Create a histogram for the following data:

<u>Data History:</u>
* A large lighting company has recently created a new LED light which is pending a patent.
* In order to test the design, the company has manufactured a batch of 1000 samples and has recorded various metrics for each bulb - lumen intensity, color temperature, energy consumption etc.
* The data dictionary is as given below:
    1. <i>Tester_ID</i> - This is the unique id assigned to each test unit/bulb.
    2. <i>lumen_intensity</i> - This is the average intensity of light emitted by the test unit over the period of testing. It is measured in lumens.
    3. <i>color_temperature</i> - This is the color of the light emitted by the test unit.
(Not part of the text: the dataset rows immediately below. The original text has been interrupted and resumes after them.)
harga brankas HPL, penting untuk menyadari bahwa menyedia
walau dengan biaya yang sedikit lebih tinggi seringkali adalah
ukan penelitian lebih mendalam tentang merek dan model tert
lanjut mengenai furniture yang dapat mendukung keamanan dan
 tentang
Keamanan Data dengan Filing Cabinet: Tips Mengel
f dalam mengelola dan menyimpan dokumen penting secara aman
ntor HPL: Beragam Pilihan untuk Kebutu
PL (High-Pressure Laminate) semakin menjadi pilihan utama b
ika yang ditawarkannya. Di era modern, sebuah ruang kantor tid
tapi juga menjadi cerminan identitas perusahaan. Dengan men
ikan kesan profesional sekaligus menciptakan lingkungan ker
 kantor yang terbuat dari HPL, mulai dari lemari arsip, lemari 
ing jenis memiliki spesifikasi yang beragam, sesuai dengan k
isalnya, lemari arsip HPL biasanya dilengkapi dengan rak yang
It is measured in degrees Kelvin.
    4. <i>energy_consumption</i> - This is the amount of energy consumed by the test unit. It is measured in Watts.
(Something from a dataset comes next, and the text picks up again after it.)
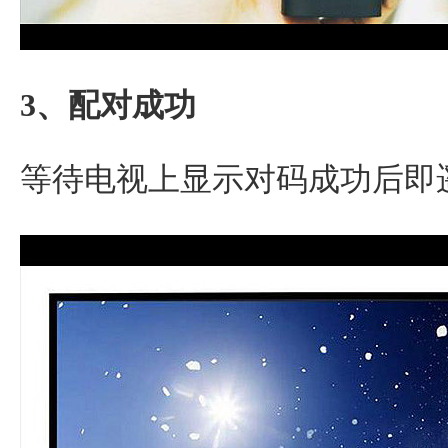
3、配对成功
等待电视上显示对码成功后即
    5. <i>component_temperature</i> - This is the temperature of surrounding components that dissipate energy in the form of heat. It is measure in degrees Celsius.
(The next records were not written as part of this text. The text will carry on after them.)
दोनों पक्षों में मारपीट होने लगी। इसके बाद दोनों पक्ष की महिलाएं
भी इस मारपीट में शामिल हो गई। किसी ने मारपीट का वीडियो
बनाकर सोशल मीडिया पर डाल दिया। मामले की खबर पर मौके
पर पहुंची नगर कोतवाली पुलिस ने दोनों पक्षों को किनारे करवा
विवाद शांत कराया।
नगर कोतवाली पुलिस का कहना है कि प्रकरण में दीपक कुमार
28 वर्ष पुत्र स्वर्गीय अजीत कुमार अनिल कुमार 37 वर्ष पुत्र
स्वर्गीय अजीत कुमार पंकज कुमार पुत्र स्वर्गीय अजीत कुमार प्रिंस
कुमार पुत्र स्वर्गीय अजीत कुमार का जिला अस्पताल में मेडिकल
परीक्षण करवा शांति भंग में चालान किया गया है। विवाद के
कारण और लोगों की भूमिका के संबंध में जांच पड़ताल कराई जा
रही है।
    6. <i>time_to_failure</i> - This is the estimated lifespan of the test unit. This is measure in years and is calculated using a function dependent upon many variables, including but not limited to - lumen_intensity, energy_consumption, component_temperature etc.
* In this example we will use the "energy_consumption" metric for a histogram visualization.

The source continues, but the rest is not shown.